KommentarChina-Politik

Nicht mehr als Nadelstiche

EU-Kommissarin Margrethe Vestager warnt vor subventionierten Clean-Tech-Importen aus China nach Europa. Ihr „Weckruf“ ist nachvollziehbar. Aber sie selbst weiß, dass es schwierig ist, sich dagegen zu wehren.

Nicht mehr als Nadelstiche

China-Politik

Nicht mehr als Nadelstiche

Die Aussichten sind trübe, ein weiteres Vorpreschen Chinas in Clean Tech zu verhindern.

Von Detlef Fechtner

Margrethe Vestager setzt fort, was Janet Yellen gerade begonnen hat: Wie die US-Finanzministerin sendet auch die für Wettbewerb zuständige EU-Kommissarin eine Warnung an die chinesische Regierung. Falls China versuche, die Probleme wegen eigener Überkapazitäten im Bereich grüner Technologie – seien es Windparks oder Elektroautos – durch subventionierte Exporte auf Europa abzuwälzen, dann müsse sich die EU nach Vestagers fester Überzeugung dagegen wehren.
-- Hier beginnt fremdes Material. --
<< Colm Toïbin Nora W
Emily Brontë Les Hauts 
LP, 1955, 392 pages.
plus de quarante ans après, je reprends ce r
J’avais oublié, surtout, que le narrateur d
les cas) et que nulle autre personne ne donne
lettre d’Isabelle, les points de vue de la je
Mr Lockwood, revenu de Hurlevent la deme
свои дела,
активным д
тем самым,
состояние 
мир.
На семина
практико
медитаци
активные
Yellen hatte zu Wochenbeginn bei einem Besuch in China in die gleiche Kerbe geschlagen und klargestellt, dass die Biden-Administration eine Flutung der internationalen Märkte mit künstlich verbilligten Produkten grüner Technologie nicht zulassen werde.

Aber was genau heißt das? So offensichtlich es aus Sicht der EU-Kommission oder der US-Regierung auch sein mag, dass sich China nicht an Wettbewerbsregeln hält, so schwierig ist der Nachweis unfairer Praktiken. Und selbst wenn der erbracht sein sollte, ist es alles andere als trivial, darauf die richtige handelspolitische Antwort zu finden. Die EU weiß nur zu gut, wie gespalten sie in Diskussionen über den Einsatz handelspolitischer Instrumente ist, da die exportabhängigen Volkswirtschaften wie Deutschland aus Sorge vor einem Handelskrieg stets bremsen. Hinzu kommt die Abhängigkeit der heimischen Wirtschaft von einzelnen Produkten grüner Technologie, die in China schon weiter ausgebildet sind als in Europa oder den USA.
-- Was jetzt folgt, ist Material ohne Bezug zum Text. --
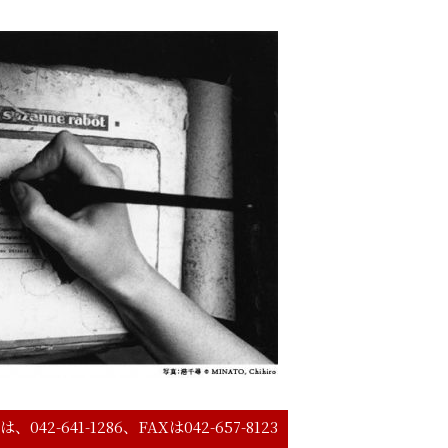
641-1286、FAXは042-657-8123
Insofern ist es kein Zufall, dass sich Europäer und Amerikaner auf Nadelstiche beschränken. Hier eine Zulassungsbe-
schränkung wegen sicherheitspolitischer Vorbehalte, dort ein Beihilfeverfahren gegen chinesische Firmen, die sich an europäischen Ausschreibungen beteiligen. Vestager selbst weiß, dass dieses fallweise Vorgehen nicht reichen dürfte, um zu verhindern, dass Europas Produzenten von Elektroautos und Windrädern ein ähnliches Schicksal droht wie der hiesigen Solarindustrie, nämlich von Anbietern aus China an den Rand gedrängt zu werden. Deshalb ist ihr „Weckruf“ zwar nachvollziehbar. Sie selbst wird allerdings ahnen, dass die Aussichten, ein weiteres Vorpreschen Chinas in Clean Tech zu verhindern – etwa durch einen gemeinsamen Kriterienkatalog der G7 für fairen Wettbewerb und dessen wirklich belastbare Umsetzung in der täglichen Handelspraxis – ausgesprochen trübe sind. Insbesondere jetzt, da Amerika im Wahlkampf steckt und sich in Europa die Amtszeit der EU-Kommission dem Ende zuneigt – also denkbar schlechte Bedingungen für eine Bündelung der Kräfte, um Druck auf Peking auszuüben, subventionierte Exporte zu zügeln.